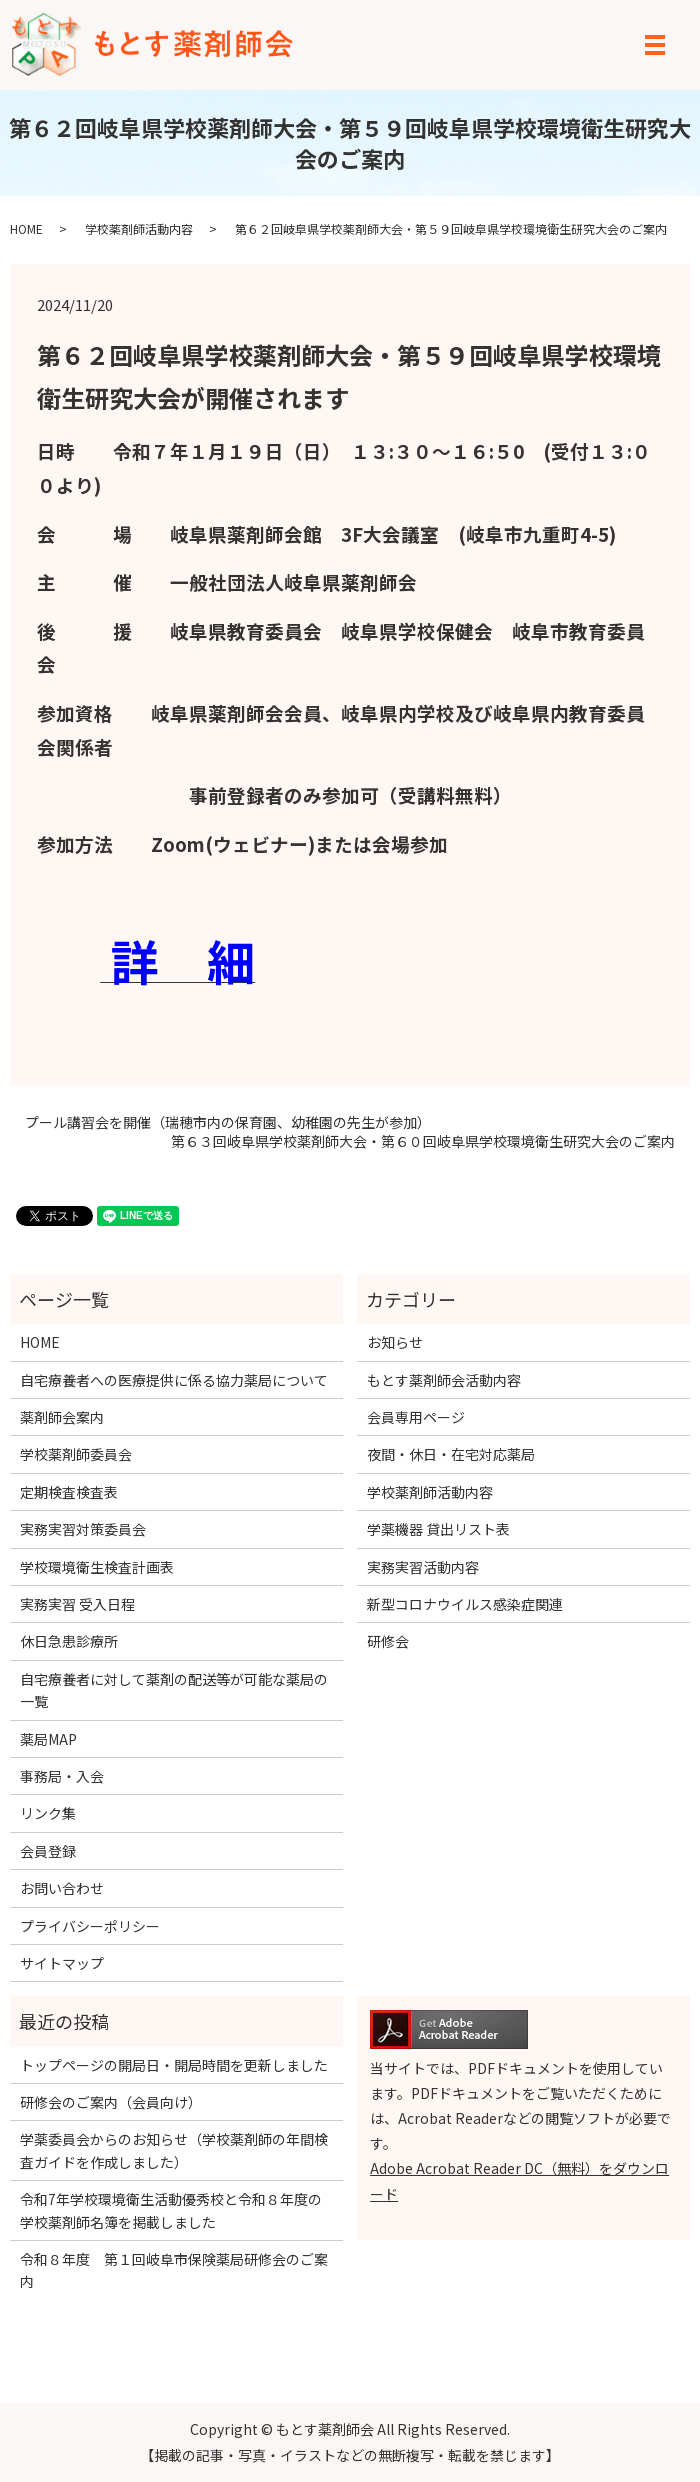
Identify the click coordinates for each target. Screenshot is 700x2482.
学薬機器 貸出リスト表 (438, 1529)
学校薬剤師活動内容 (139, 228)
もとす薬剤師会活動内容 (444, 1380)
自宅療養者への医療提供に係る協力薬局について (174, 1380)
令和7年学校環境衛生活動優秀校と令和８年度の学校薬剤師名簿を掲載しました (171, 2210)
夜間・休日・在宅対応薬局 (451, 1454)
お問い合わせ (62, 1888)
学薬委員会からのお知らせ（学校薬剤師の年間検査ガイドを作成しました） (174, 2150)
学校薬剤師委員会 (76, 1454)
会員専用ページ (416, 1417)
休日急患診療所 (69, 1641)
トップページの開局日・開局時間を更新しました (174, 2065)
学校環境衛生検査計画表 (97, 1567)
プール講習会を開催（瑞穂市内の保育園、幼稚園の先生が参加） (228, 1122)
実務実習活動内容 (423, 1567)
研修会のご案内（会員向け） (111, 2102)
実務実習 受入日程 (77, 1604)
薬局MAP (48, 1739)
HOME (26, 228)
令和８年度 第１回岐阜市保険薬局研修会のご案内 (174, 2270)
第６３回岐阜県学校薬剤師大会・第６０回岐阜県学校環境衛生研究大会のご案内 (423, 1141)
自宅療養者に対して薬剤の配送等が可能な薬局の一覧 (174, 1690)
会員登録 (48, 1851)
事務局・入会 (62, 1776)
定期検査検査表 (69, 1492)
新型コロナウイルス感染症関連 (465, 1604)
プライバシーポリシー (90, 1926)
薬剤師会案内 (62, 1417)
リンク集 (48, 1813)
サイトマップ (62, 1963)
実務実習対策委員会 (83, 1529)
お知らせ (395, 1342)
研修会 (388, 1641)
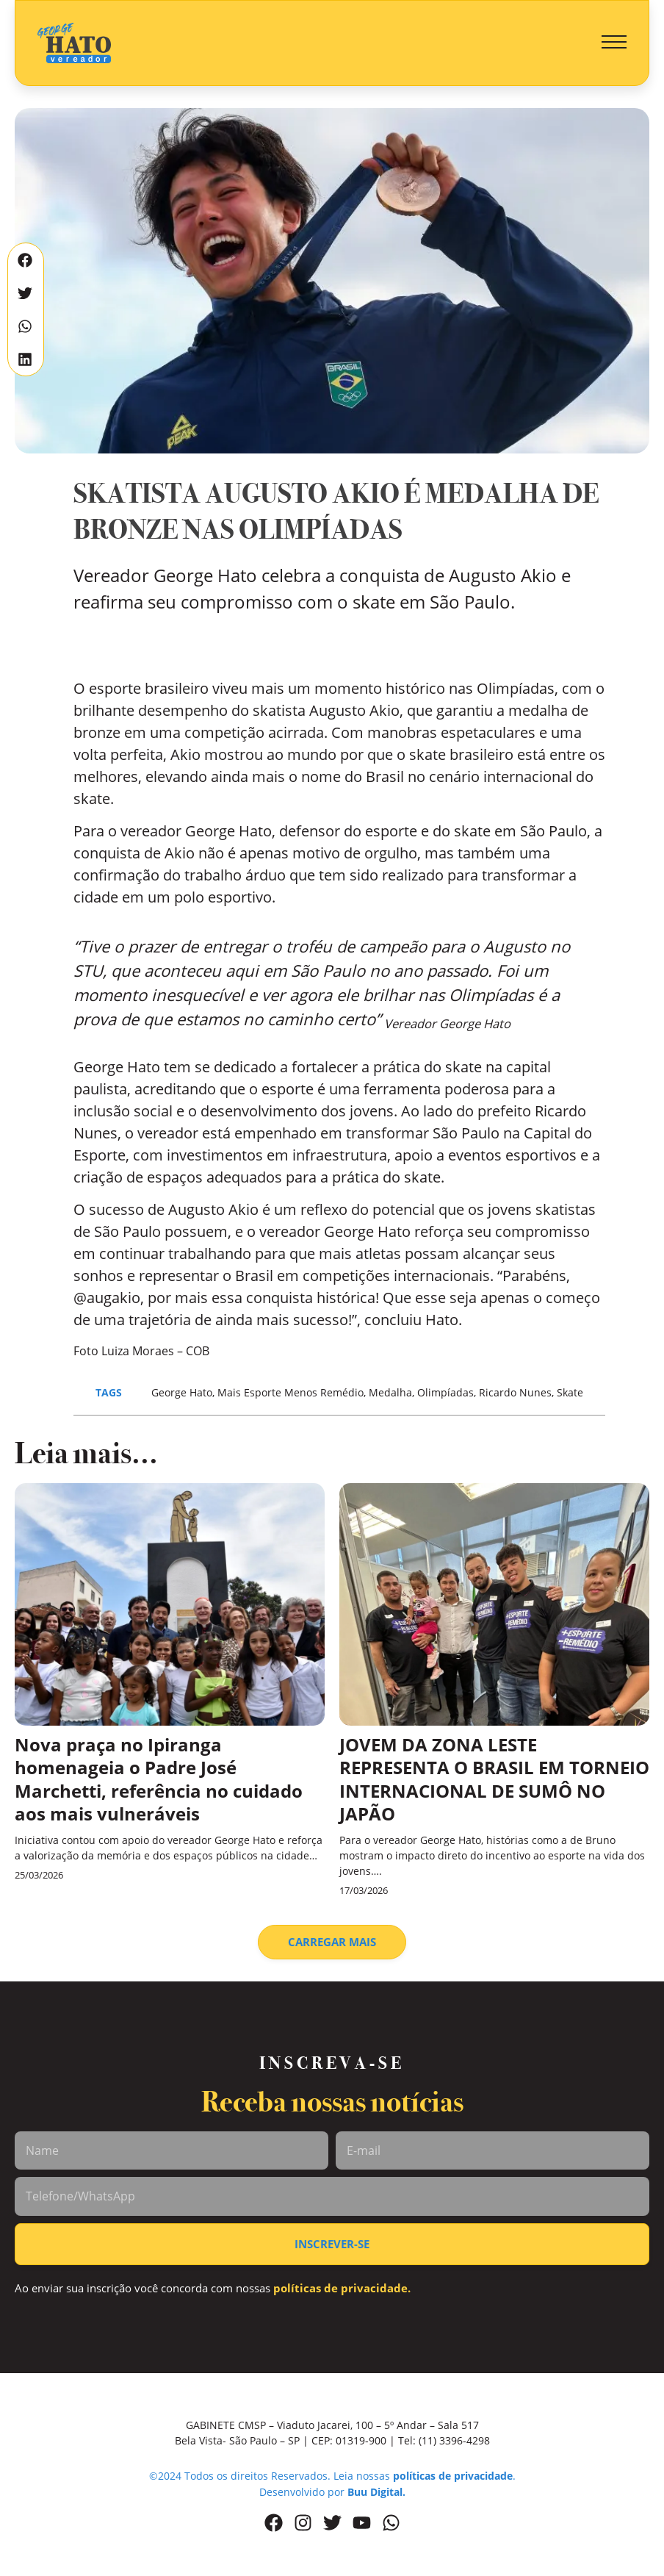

++++++++++++++++++++

What you need to retype is every line from the one that has "お問い合わせ (62, 1888)" through the last line of the listing, both included, with the pictures left out.

お問い合わせ (62, 1888)
学薬委員会からのお知らせ（学校薬剤師の年間検査ガイドを作成しました） (174, 2150)
学校薬剤師委員会 (76, 1454)
会員専用ページ (416, 1417)
休日急患診療所 (69, 1641)
トップページの開局日・開局時間を更新しました (174, 2065)
学校環境衛生検査計画表 (97, 1567)
プール講習会を開催（瑞穂市内の保育園、幼稚園の先生が参加） (228, 1122)
実務実習活動内容 (423, 1567)
研修会のご案内（会員向け） (111, 2102)
実務実習 受入日程 (77, 1604)
薬局MAP (48, 1739)
HOME (26, 228)
令和８年度 第１回岐阜市保険薬局研修会のご案内 (174, 2270)
第６３回岐阜県学校薬剤師大会・第６０回岐阜県学校環境衛生研究大会のご案内 (423, 1141)
自宅療養者に対して薬剤の配送等が可能な薬局の一覧 (174, 1690)
会員登録 (48, 1851)
事務局・入会 (62, 1776)
定期検査検査表 (69, 1492)
新型コロナウイルス感染症関連 (465, 1604)
プライバシーポリシー (90, 1926)
薬剤師会案内 (62, 1417)
リンク集 (48, 1813)
サイトマップ (62, 1963)
実務実習対策委員会 (83, 1529)
お知らせ (395, 1342)
研修会 (388, 1641)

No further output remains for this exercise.